Well, Mr. President, as Yoda once said, "What is this 'try'? There is do, and do not."

But as anger from lawmakers escalated and criticism of the retention bonuses overshadowed other news for a second consecutive day, White House and Treasury officials offered only a general sense of how they would carry out Mr. Obama’s order and few explanations for why they had not acted earlier.

White House officials said the Treasury would recapture the bonus money by writing new requirements into a $30 billion installment of government aid scheduled to go soon to the ailing insurance conglomerate.
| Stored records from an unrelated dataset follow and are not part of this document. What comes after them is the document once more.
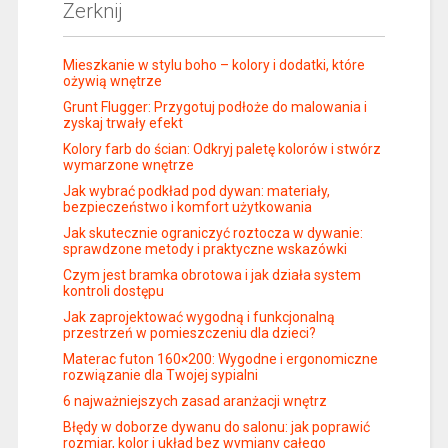
Zerknij
Mieszkanie w stylu boho – kolory i dodatki, które
ożywią wnętrze
Grunt Flugger: Przygotuj podłoże do malowania i
zyskaj trwały efekt
Kolory farb do ścian: Odkryj paletę kolorów i stwórz
wymarzone wnętrze
Jak wybrać podkład pod dywan: materiały,
bezpieczeństwo i komfort użytkowania
Jak skutecznie ograniczyć roztocza w dywanie:
sprawdzone metody i praktyczne wskazówki
Czym jest bramka obrotowa i jak działa system
kontroli dostępu
Jak zaprojektować wygodną i funkcjonalną
przestrzeń w pomieszczeniu dla dzieci?
Materac futon 160×200: Wygodne i ergonomiczne
rozwiązanie dla Twojej sypialni
6 najważniejszych zasad aranżacji wnętrz
Błędy w doborze dywanu do salonu: jak poprawić
rozmiar, kolor i układ bez wymiany całego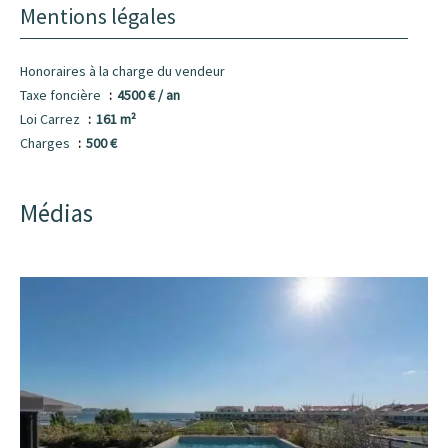
Mentions légales
Honoraires à la charge du vendeur
Taxe foncière
4500 € / an
Loi Carrez
161 m²
Charges
500 €
Médias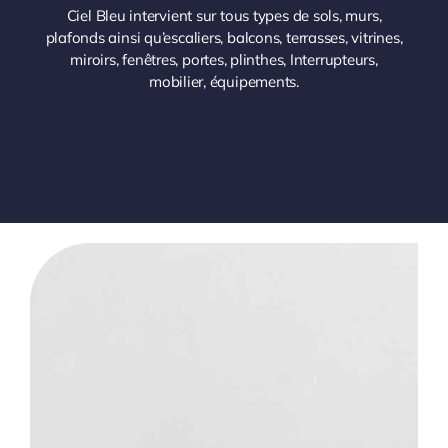
Ciel Bleu intervient sur tous types de sols, murs,
plafonds ainsi qu’escaliers, balcons, terrasses, vitrines,
miroirs, fenêtres, portes, plinthes, Interrupteurs,
mobilier, équipements.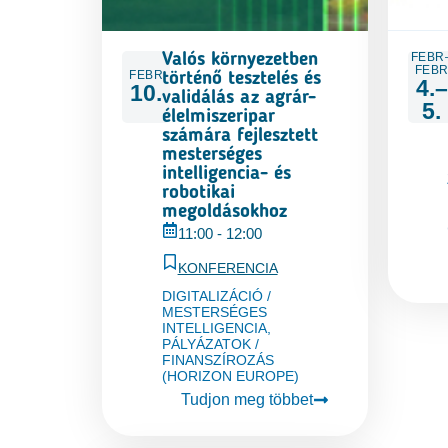
FEBR
Valós környezetben
FEB
FEBR
történő tesztelés és
4.–
10.
validálás az agrár-
5.
élelmiszeripar
számára fejlesztett
mesterséges
intelligencia- és
robotikai
megoldásokhoz
11:00
-
12:00
KONFERENCIA
DIGITALIZÁCIÓ /
MESTERSÉGES
INTELLIGENCIA
,
PÁLYÁZATOK /
FINANSZÍROZÁS
(HORIZON EUROPE)
Tudjon meg többet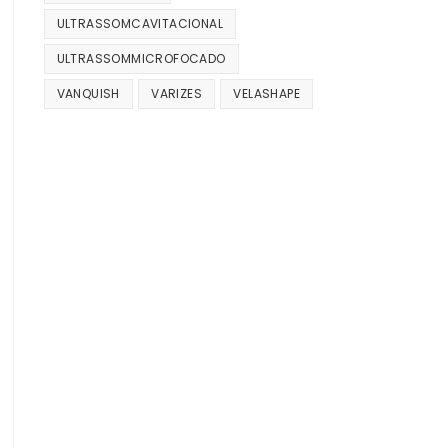
ULTRASSOMCAVITACIONAL
ULTRASSOMMICROFOCADO
VANQUISH
VARIZES
VELASHAPE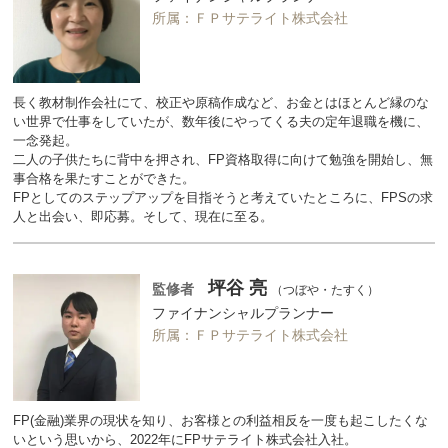
所属：ＦＰサテライト株式会社
長く教材制作会社にて、校正や原稿作成など、お金とはほとんど縁のな
い世界で仕事をしていたが、数年後にやってくる夫の定年退職を機に、
一念発起。
二人の子供たちに背中を押され、FP資格取得に向けて勉強を開始し、無
事合格を果たすことができた。
FPとしてのステップアップを目指そうと考えていたところに、FPSの求
人と出会い、即応募。そして、現在に至る。
坪谷 亮
監修者
（つぼや・たすく）
ファイナンシャルプランナー
所属：ＦＰサテライト株式会社
FP(金融)業界の現状を知り、お客様との利益相反を一度も起こしたくな
いという思いから、2022年にFPサテライト株式会社入社。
The government has already provided $170 billion in taxpayer assistance to keep A.I.G from failing and now owns nearly 80 percent of the company.

But administration officials conceded that almost all of the most recent round of bonuses, totaling $165 million, had been paid last Friday, one day before the Treasury publicly acknowledged that it had reluctantly approved the payouts. The officials said that people who received the bonuses would probably be able to keep them.

By seeking to link repayment of the bonus money to the coming $30 billion in assistance, the administration seemed to leave open the possibility that the company would effectively be repaying taxpayers with taxpayer money. A Treasury official disputed that taxpayers would be repaying themselves, but could not specify how else the company would give back the money.